Is Time Travel Possible? - haidut
http://euraeka.com/articles/5997347-Is-Time-Travel-Possible-

======
Locke1689
While everything in this article is factually correct, it maybe gives a
different impression than it should. Time dilation is of course a long held
tenet of special and general relativity. Can we call that time travel into the
future? I'm not really sure. In a way I guess it is (how is it practically
different from placing yourself into a separate bubble of spacetime?). Of
course, actually achieving this in a practical sense is pretty much impossible
considering the energies involved.

As for time travel into the past... pretty much no. That would have a bunch of
really disturbing consequences, including traveling faster than the speed of
light and violating the second law of thermodynamics.

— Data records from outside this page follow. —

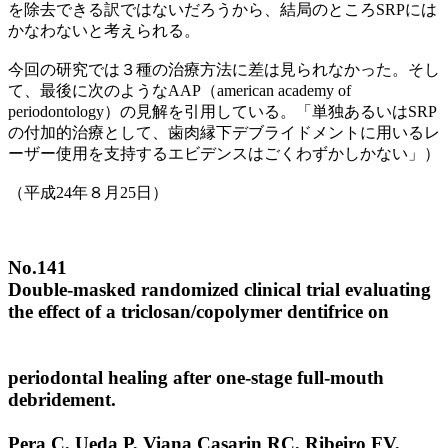
を除去できる訳ではないだろうから、結局のところSRPには
かなわないと考えられる。
今回の研究では３種の治療方法に差は見られなかった。そし
て、最後に次のようなAAP（american academy of
periodontology）の見解を引用している。「単独あるいはSRP
の付加的治療として、歯肉縁下デブライドメントに用いるレ
ーザー使用を支持するエビデンスはごくわずかしかない」）
（平成24年８月25日）
No.141
Double-masked randomized clinical trial evaluating
the effect of a triclosan/copolymer dentifrice on
periodontal healing after one-stage full-mouth
debridement.
Pera C, Ueda P, Viana Casarin RC, Ribeiro FV,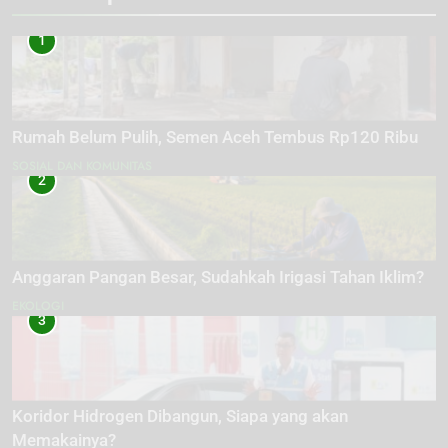
1
Rumah Belum Pulih, Semen Aceh Tembus Rp120 Ribu
SOSIAL DAN KOMUNITAS
2
Anggaran Pangan Besar, Sudahkah Irigasi Tahan Iklim?
EKOLOGI
3
Koridor Hidrogen Dibangun, Siapa yang akan
Memakainya?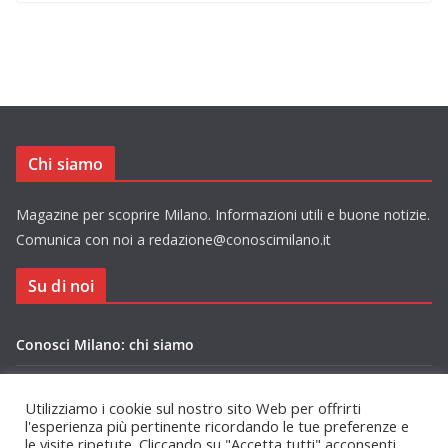
Chi siamo
Magazine per scoprire Milano. Informazioni utili e buone notizie.
Comunica con noi a redazione@conoscimilano.it
Su di noi
Conosci Milano: chi siamo
Privacy Policy Conosci Milano.it
Utilizziamo i cookie sul nostro sito Web per offrirti
l'esperienza più pertinente ricordando le tue preferenze e
le visite ripetute. Cliccando su "Accetta tutti" acconsenti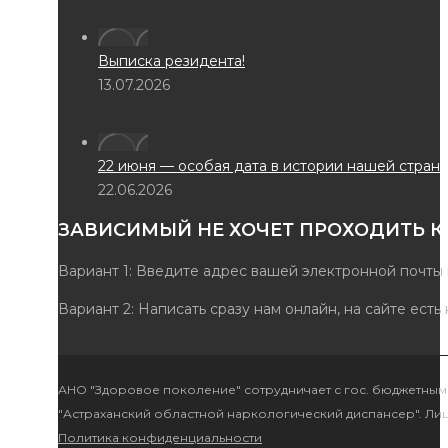
Выписка резидента!
13.07.2026
22 июня — особая дата в истории нашей страны.
22.06.2026
ЗАВИСИМЫЙ НЕ ХОЧЕТ ПРОХОДИТЬ КУРС Л
Вариант 1: Введите адрес вашей электронной почты на стр
Вариант 2: Написать сразу нам онлайн, на сайте есть кругло
АНО "Здоровое поколение" сотрудничает с гос. бюджетным учрежд
"Астраханский областной наркологический диспансер". Лиц. №ЛО-3
Политика конфиденциальности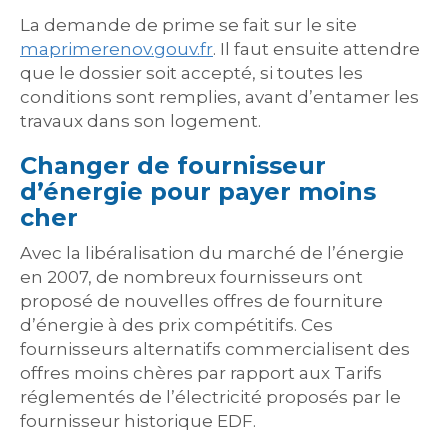
La demande de prime se fait sur le site
maprimerenov.gouv.fr
. Il faut ensuite attendre
que le dossier soit accepté, si toutes les
conditions sont remplies, avant d’entamer les
travaux dans son logement.
Changer de fournisseur
d’énergie pour payer moins
cher
Avec la libéralisation du marché de l’énergie
en 2007, de nombreux fournisseurs ont
proposé de nouvelles offres de fourniture
d’énergie à des prix compétitifs. Ces
fournisseurs alternatifs commercialisent des
offres moins chères par rapport aux Tarifs
réglementés de l’électricité proposés par le
fournisseur historique EDF.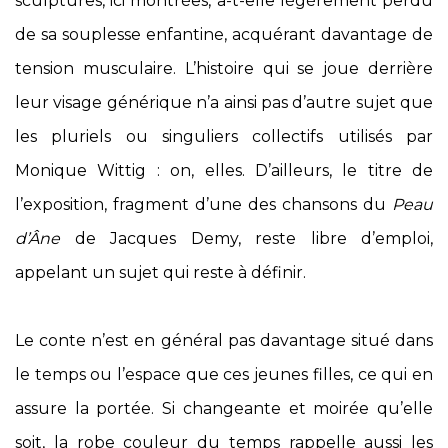
sculptures, ici montrées, a-t-elle légèrement perdu
de sa souplesse enfantine, acquérant davantage de
tension musculaire. L’histoire qui se joue derrière
leur visage générique n’a ainsi pas d’autre sujet que
les pluriels ou singuliers collectifs utilisés par
Monique Wittig : on, elles. D’ailleurs, le titre de
l’exposition, fragment d’une des chansons du
Peau
d’Âne
de Jacques Demy, reste libre d’emploi,
appelant un sujet qui reste à définir.
Le conte n’est en général pas davantage situé dans
le temps ou l’espace que ces jeunes filles, ce qui en
assure la portée. Si changeante et moirée qu’elle
soit, la robe couleur du temps rappelle aussi les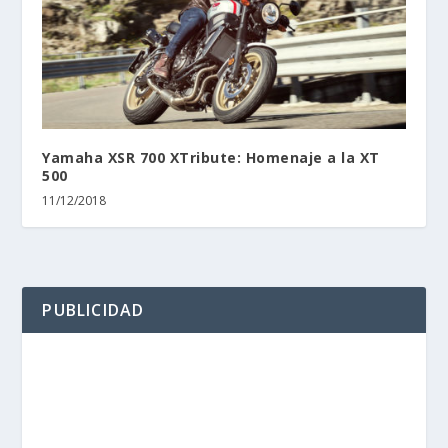
Yamaha XSR 700 XTribute: Homenaje a la XT
500
11/12/2018
PUBLICIDAD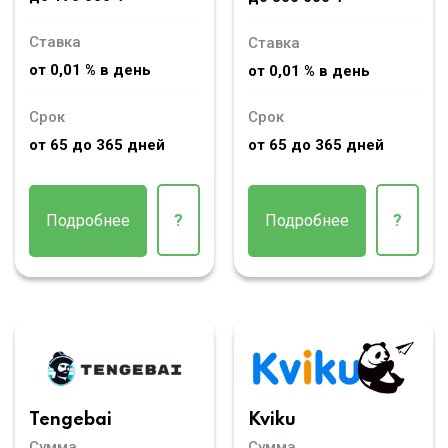
Ставка
Ставка
от 0,01 % в день
от 0,01 % в день
Срок
Срок
от 65 до 365 дней
от 65 до 365 дней
Подробнее
?
Подробнее
?
Tengebai
Kviku
Сумма
Сумма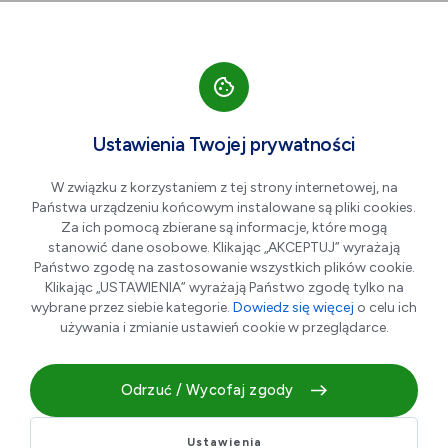
Przejdź do nawigacji strony
Przejdź do treści
Przejdź do stopki
większa czcionka
normalna czcionka
mniejsza czc
+A
A
A-
Men
Noc Basenowa w Nemo!
Sie
Ustawienia Twojej prywatności
01
W związku z korzystaniem z tej strony internetowej, na
Państwa urządzeniu końcowym instalowane są pliki cookies.
Za ich pomocą zbierane są informacje, które mogą
stanowić dane osobowe. Klikając „AKCEPTUJ” wyrażają
Państwo zgodę na zastosowanie wszystkich plików cookie.
Klikając „USTAWIENIA” wyrażają Państwo zgodę tylko na
wybrane przez siebie kategorie.
Dowiedz się więcej
o celu ich
używania i zmianie ustawień cookie w przeglądarce.
Odrzuć / Wycofaj zgody
Już 1 sierpnia 2026 roku zapraszamy do Nemo – Świata
Rozrywki w Dąbrowie Górniczej na wyjątkowe wakacyjne
Ustawienia
wydarzenie – Noc Basenową – orientalnym klimacie! W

Of course, this just a former physics minor on stupid macro affects. When you
get down to the quantum particle level the game probably changes considerably.

------
evo_9
Maybe it's my scifi/fiction writing past but I've always thought that time
travel is a possibility someday.

Perhaps it's that the universe/laws of physics prevents physical, solid matter
from moving through time. In the far future we may discover a way to send pure
energy - aka our pure consciousness - through time, allowing one to witness
history as a sort of ghost (sort of time travel telepresence). This would
prevent someone from affecting the timeline because no direct interaction
would be possible as well.

------
SkipHeadJr
No. The past and future do not exist except as ideas. The only time is 'now'.